IC87201 (Figure 2) is a first in class small molecule inhibitor of PSD95-nNOS protein-protein interactions [10]. IC87201 was identified in a high-throughput screen using a binding assay consisting of the protein binding domains of PSD95 and nNOS [10]. IC87201 and a structurally related analog ZL006 (Figure 2)[12] inhibit the interaction between PSD95 and nNOS proteins in vitro [11] and attenuate glutamate-induced increases in NO production without affecting either the catalytic activity of nNOS [10, 12] or NMDAR-mediated excitatory postsynaptic currents [12]. We recently reported that IC87201 and ZL006 show efficacy in rodent models of chronic pain with similar ED50's but lack the profile of motor impairment exhibited by the NMDAR antagonist MK-801 (Figure 2)[11]. These PSD95-nNOS disruptors are brain penetrant and show efficacy in mouse models of depression [13] and rat models of conditioned fear [14]. ZL006 also decreases ischemic damage in a preclinical model of stroke and inhibits association of PSD95 with nNOS in wildtype but not nNOS−/− mice [12].
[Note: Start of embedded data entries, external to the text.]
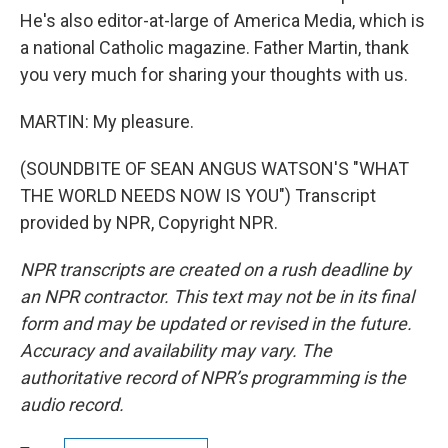
He's also editor-at-large of America Media, which is
a national Catholic magazine. Father Martin, thank
you very much for sharing your thoughts with us.
MARTIN: My pleasure.
(SOUNDBITE OF SEAN ANGUS WATSON'S "WHAT
THE WORLD NEEDS NOW IS YOU") Transcript
provided by NPR, Copyright NPR.
NPR transcripts are created on a rush deadline by
an NPR contractor. This text may not be in its final
form and may be updated or revised in the future.
Accuracy and availability may vary. The
authoritative record of NPR’s programming is the
audio record.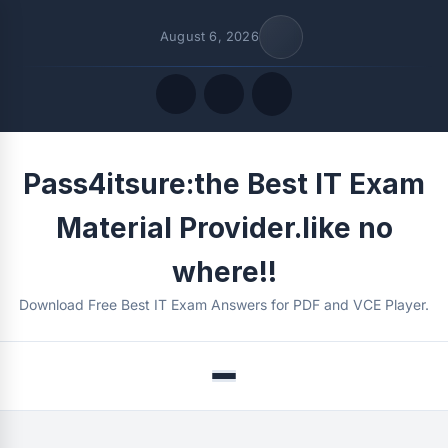
August 6, 2026
Quick Links
Pass4itsure:the Best IT Exam
FOLLOW US
Material Provider.like no
where!!
Download Free Best IT Exam Answers for PDF and VCE Player.
Menu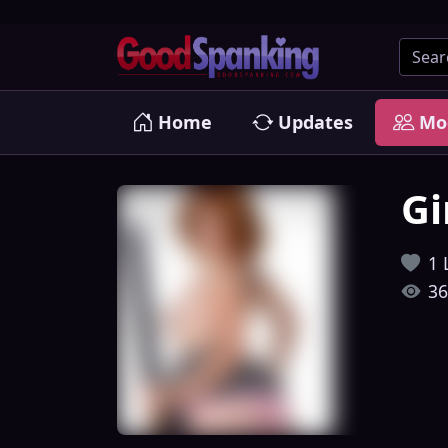
Home
Updates
Mo
Gi
1 
36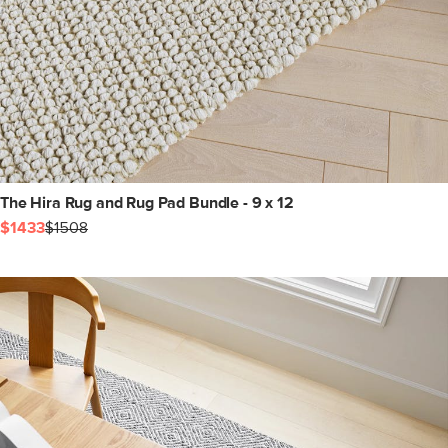
The Hira Rug and Rug Pad Bundle - 9 x 12
$1433
$1508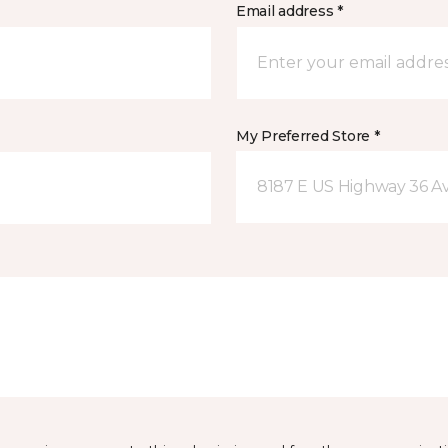
Email address *
My Preferred Store *
8187 E US Highway 36 Av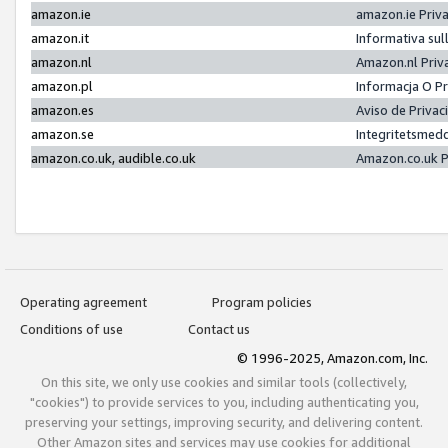
amazon.ie
amazon.ie Priv
amazon.it
Informativa sul
amazon.nl
Amazon.nl Priv
amazon.pl
Informacja O P
amazon.es
Aviso de Priva
amazon.se
Integritetsmed
amazon.co.uk, audible.co.uk
Amazon.co.uk P
Operating agreement
Program policies
Conditions of use
Contact us
© 1996-2025, Amazon.com, Inc.
On this site, we only use cookies and similar tools (collectively,
"cookies") to provide services to you, including authenticating you,
preserving your settings, improving security, and delivering content.
Other Amazon sites and services may use cookies for additional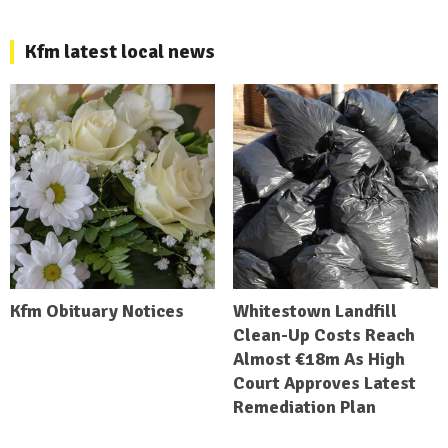
Kfm latest local news
Kfm Obituary Notices
Whitestown Landfill
Clean-Up Costs Reach
Almost €18m As High
Court Approves Latest
Remediation Plan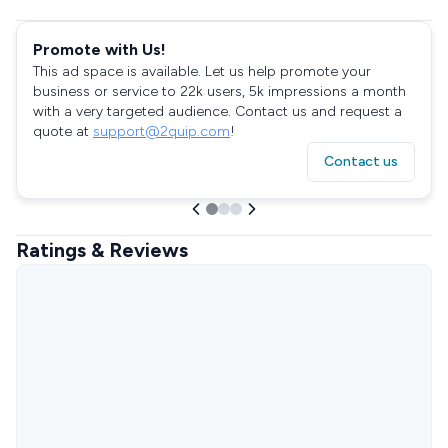
Promote with Us!
This ad space is available. Let us help promote your
business or service to 22k users, 5k impressions a month
with a very targeted audience. Contact us and request a
quote at
support@2quip.com
!
Contact us
Ratings & Reviews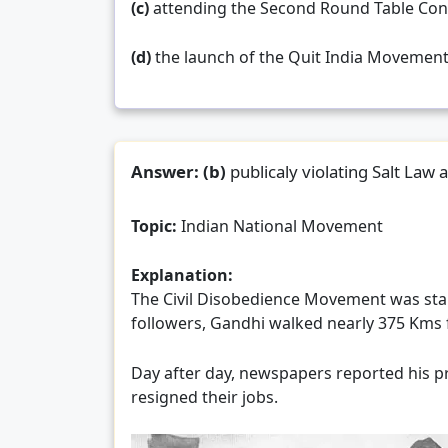
(c)
attending the Second Round Table Con
(d)
the launch of the Quit India Movemen
Answer:
(b)
publicaly violating Salt Law 
Topic:
Indian National Movement
Explanation:
The Civil Disobedience Movement was sta
followers, Gandhi walked nearly 375 Kms 
Day after day, newspapers reported his pr
resigned their jobs.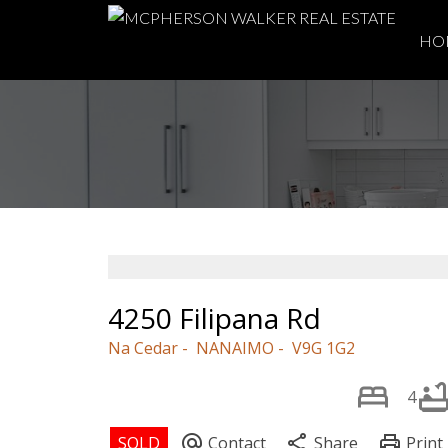
HO
4250 Filipana Rd
Na Cedar
NANAIMO
V9G 1G2
4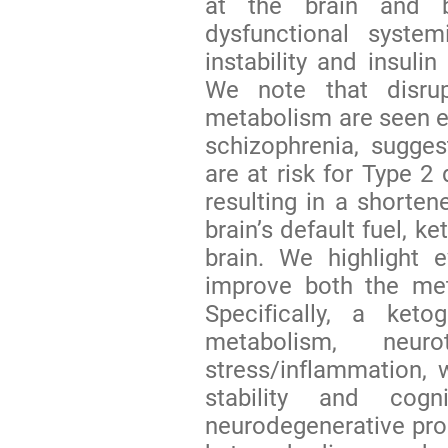
at the brain and b
dysfunctional syste
instability and insulin
We note that disrup
metabolism are seen ev
schizophrenia, sugges
are at risk for Type 2
resulting in a shorten
brain’s default fuel, k
brain. We highlight 
improve both the meta
Specifically, a keto
metabolism, neurot
stress/inflammation, 
stability and cogn
neurodegenerative proc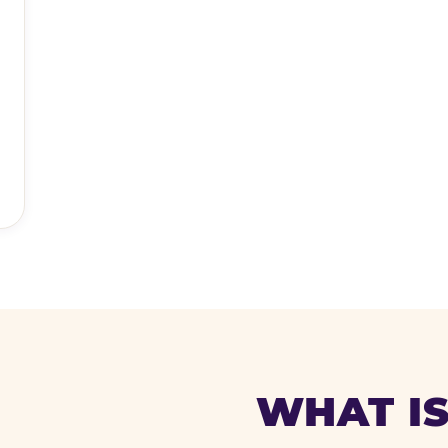
WHAT IS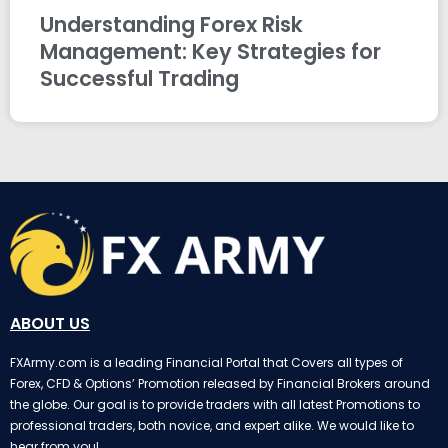
Understanding Forex Risk
Management: Key Strategies for
Successful Trading
ABOUT US
FXArmy.com is a leading Financial Portal that Covers all types of
Forex, CFD & Options’ Promotion released by Financial Brokers around
the globe. Our goal is to provide traders with all latest Promotions to
professional traders, both novice, and expert alike. We would like to
hear from you!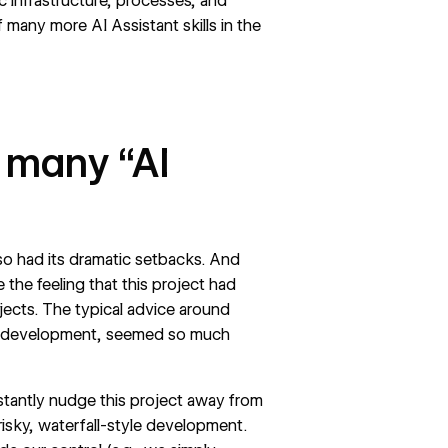
c infrastructure, processes, and
f many more AI Assistant skills in the
 many “AI
so had its dramatic setbacks. And
 the feeling that this project had
jects. The typical advice around
 development, seemed so much
stantly nudge this project away from
risky,
waterfall-style
development.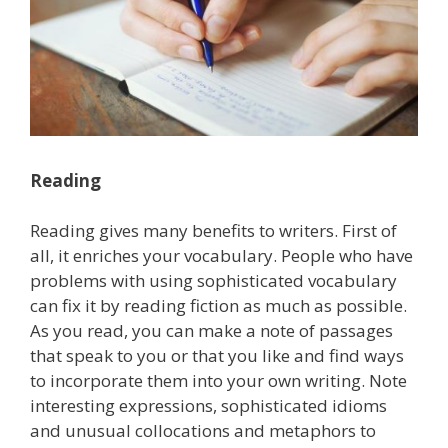
Reading
Reading gives many benefits to writers. First of
all, it enriches your vocabulary. People who have
problems with using sophisticated vocabulary
can fix it by reading fiction as much as possible.
As you read, you can make a note of passages
that speak to you or that you like and find ways
to incorporate them into your own writing. Note
interesting expressions, sophisticated idioms
and unusual collocations and metaphors to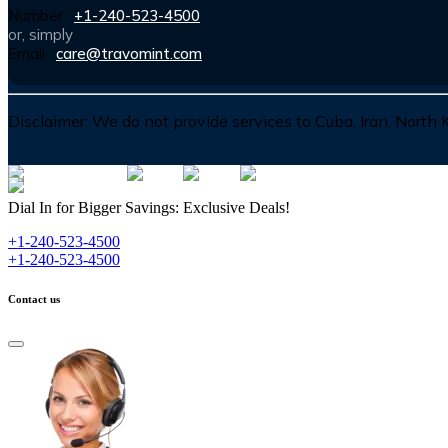
Number :
+1-240-523-4500
or, simply
Email :
care@travomint.com
Disclaimer:
We do not provide services to Cuba, Iran, North
Dial In for Bigger Savings: Exclusive Deals!
+1-240-523-4500
+1-240-523-4500
Contact us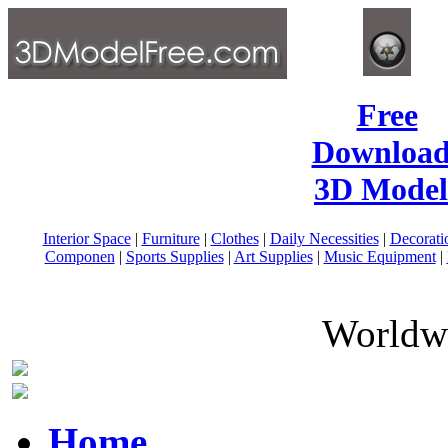
Free
Download
3D Model
Interior Space
|
Furniture
|
Clothes
|
Daily Necessities
|
Decorati
Componen
|
Sports Supplies
|
Art Supplies
|
Music Equipment
|
Worldwi
Home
NMDAR and nNOS play critical roles in learning and memory [12, 15, 16]. ZL006 did not produce impairment in the Morris water maze, a test of spatial memory [12]. Thus, these agents may exhibit fewer untoward side effects compared to NMDAR antagonists. However, spatial memory tests do not assess types of memory that are impaired in human diseases [17]. Whether PSD95-nNOS inhibitors spare memory functions in preclinical tasks that closely model human cognitive impairment, remains poorly understood. In the present work, we used a source memory rat model to compare the memory profile of an NMDAR antagonist (MK-801) with two novel protein-protein interaction disruptors (IC87201 and ZL006) that act downstream of NMDARs to disrupt NMDAR-dependent NO signaling.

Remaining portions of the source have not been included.